Saturday, July 24, 2010

Why Do You Write Books?!

Writer’s Block. So what do you do when you get stuck? When the phrases dry up, the words go away, the pixels get the pox?

In my case, I look at the Etruscan Babe-a-licious hanging on my wall and implore her help. But it’s not working, it’s too hot in here, and too hot outside.

So, for no one’s sake but my own, I might as well tell another story, this one tying together Baudelaire’s contribution to this blog, that girl glimpsed on the Paris metro twenty-five years ago, and my current predicament.

About six years ago, while researching for Sea of Faith, I traveled to easternmost Turkey to survey the battlefield of Manzikert, where a decisive clash occurred in 1071 between Byzantine and Seljuk armies. I walked a hilltop overlooking the vast plain, trying to imagine the scene. At the foot of the hill stood a Kurdish village where cinderblock dwellings were interspersed with tall mounds of dung drying for use as winter fuel. The plain, even in the warm weather, looked cold and forbidding.

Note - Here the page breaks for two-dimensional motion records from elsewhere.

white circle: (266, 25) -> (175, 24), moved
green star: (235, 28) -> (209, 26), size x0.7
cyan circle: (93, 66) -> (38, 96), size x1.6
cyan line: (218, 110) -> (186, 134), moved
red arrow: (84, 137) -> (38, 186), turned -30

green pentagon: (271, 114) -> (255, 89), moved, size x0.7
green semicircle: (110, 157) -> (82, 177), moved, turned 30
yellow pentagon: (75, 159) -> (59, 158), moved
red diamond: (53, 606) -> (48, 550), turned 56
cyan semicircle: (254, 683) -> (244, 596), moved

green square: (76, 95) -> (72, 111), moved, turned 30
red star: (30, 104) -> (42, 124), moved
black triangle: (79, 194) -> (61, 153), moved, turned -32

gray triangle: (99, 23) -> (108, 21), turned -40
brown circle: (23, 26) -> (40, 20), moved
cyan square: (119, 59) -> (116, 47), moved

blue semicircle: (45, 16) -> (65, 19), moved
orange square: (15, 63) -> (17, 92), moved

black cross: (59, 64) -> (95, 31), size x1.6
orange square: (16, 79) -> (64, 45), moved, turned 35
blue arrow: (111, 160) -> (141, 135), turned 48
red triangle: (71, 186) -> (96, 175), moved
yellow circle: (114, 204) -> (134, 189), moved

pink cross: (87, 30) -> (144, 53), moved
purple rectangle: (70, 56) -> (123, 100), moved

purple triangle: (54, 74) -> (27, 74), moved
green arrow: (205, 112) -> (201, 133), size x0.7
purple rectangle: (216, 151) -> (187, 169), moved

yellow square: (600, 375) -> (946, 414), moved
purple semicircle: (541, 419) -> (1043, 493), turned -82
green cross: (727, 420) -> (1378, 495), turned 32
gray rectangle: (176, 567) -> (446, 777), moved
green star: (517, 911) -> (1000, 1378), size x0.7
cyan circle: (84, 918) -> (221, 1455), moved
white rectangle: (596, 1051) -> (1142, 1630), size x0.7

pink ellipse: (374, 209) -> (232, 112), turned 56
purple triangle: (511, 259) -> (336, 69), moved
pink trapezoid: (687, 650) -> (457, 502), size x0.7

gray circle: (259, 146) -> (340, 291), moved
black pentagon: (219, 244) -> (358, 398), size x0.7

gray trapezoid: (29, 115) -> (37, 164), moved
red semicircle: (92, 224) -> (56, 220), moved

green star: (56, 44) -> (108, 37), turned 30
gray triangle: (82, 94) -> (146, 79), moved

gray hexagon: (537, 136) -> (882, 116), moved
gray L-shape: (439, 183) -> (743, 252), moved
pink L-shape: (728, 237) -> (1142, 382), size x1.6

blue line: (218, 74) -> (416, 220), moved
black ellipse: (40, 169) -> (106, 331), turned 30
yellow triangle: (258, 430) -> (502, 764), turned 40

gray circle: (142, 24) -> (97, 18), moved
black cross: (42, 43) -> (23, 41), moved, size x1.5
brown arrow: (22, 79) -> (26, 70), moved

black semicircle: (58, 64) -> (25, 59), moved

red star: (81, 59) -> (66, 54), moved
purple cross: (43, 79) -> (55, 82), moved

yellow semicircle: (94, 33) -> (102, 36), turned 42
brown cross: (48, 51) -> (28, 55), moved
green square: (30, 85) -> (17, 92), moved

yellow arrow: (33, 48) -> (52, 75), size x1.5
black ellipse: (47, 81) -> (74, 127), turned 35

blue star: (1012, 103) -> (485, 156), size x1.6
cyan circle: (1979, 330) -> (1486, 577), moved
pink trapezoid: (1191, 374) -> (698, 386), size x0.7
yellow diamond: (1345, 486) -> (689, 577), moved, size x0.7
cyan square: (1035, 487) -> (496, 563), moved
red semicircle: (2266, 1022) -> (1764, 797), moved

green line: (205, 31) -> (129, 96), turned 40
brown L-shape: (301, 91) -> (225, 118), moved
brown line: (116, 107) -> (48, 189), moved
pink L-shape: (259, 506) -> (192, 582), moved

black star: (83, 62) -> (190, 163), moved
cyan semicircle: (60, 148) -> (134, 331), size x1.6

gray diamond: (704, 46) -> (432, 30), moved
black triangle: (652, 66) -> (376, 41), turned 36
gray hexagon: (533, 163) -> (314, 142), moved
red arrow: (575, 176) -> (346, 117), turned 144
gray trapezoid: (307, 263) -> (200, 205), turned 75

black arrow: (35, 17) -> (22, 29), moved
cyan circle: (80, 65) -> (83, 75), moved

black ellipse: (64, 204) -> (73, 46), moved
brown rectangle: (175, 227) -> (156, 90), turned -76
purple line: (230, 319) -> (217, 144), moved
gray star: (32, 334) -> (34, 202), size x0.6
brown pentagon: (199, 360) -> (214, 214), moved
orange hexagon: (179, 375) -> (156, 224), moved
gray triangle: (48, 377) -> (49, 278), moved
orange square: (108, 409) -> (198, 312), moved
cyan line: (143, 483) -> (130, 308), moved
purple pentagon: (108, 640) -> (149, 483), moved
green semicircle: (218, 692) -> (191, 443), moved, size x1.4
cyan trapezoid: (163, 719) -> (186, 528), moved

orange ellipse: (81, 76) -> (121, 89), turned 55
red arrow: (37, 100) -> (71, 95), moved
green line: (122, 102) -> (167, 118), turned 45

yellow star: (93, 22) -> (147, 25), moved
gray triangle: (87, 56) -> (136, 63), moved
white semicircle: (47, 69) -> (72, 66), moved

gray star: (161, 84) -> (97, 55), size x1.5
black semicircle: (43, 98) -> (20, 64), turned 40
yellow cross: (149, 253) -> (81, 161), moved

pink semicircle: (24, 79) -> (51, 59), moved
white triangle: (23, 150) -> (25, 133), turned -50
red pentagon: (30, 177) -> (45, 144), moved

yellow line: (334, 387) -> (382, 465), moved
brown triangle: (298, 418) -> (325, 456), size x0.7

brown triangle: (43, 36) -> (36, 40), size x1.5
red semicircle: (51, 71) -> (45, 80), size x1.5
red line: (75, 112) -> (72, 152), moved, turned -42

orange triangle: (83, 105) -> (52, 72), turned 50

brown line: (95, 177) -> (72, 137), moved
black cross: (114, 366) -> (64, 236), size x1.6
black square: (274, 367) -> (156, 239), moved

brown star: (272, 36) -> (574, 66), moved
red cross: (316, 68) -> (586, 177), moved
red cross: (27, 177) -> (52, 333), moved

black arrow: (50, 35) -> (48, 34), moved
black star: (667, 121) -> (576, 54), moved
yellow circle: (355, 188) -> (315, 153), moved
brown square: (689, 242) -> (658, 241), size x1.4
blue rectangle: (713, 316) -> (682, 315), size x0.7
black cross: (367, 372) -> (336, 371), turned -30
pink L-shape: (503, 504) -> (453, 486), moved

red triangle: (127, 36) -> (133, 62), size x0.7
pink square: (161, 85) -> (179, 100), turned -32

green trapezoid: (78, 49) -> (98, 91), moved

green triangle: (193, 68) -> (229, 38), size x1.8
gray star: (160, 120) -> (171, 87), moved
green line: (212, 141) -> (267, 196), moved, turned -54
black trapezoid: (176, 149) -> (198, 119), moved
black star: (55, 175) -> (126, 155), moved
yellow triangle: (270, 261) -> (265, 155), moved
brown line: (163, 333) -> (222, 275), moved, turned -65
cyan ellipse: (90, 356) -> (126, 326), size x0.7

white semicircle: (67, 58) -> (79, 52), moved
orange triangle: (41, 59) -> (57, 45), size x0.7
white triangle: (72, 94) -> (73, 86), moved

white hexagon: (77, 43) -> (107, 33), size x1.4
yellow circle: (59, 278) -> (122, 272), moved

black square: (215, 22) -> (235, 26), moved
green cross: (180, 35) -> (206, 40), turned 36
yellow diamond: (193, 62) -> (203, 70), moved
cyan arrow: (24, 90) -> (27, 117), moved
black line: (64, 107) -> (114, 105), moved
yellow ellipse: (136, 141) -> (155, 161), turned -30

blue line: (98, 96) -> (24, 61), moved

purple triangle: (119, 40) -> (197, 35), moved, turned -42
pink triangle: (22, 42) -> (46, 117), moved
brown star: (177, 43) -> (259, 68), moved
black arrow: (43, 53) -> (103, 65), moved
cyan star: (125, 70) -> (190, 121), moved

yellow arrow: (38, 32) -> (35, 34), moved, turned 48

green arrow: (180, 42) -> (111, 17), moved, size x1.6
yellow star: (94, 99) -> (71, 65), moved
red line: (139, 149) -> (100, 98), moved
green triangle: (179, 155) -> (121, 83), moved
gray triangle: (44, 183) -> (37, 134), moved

That evening, while poking around the ruined fortress of Manzikert (now called Malazgirt), my companions and I were approached by two plainclothes policemen: one an avuncular fellow with the requisite Turkish moustache; the other, younger, tall and trim, clean-shaven, silent, with silver eyes and a smile of pure malice. Clearly, he had just walked out of Midnight Express. After an extended conversation, they left us alone, disappearing back in the dusk toward their car.

Dung, battle, winter phantoms, intimations of nastiness – not a banner day.

One of my companions was Turkey’s most prominent woman archeologist, who had kindly agreed to fly me with me from Istanbul to be my guide in this remote region. The other was our driver, a young Arab man from Antakya (history’s Antioch), that sliver of the Arab Middle East that belongs, absurdly, to Turkey rather than to Syria.

Sensing my down mood, the next morning the archeologist suggested we travel to the shores of Lake Van, about twenty miles away and check out a medieval Seljuk graveyard she knew of. Smart cookie: the place was, indeed, magical, its hundreds and hundreds of eight- and nine-foot-tall gravestones covered in elaborate calligraphy, hewn from purple volcanic rock and now standing like forgotten sentinels in a grassy, untended downland. A snow-capped mountain range to the north closed off the perspective; Mount Ararat loomed just over the horizon.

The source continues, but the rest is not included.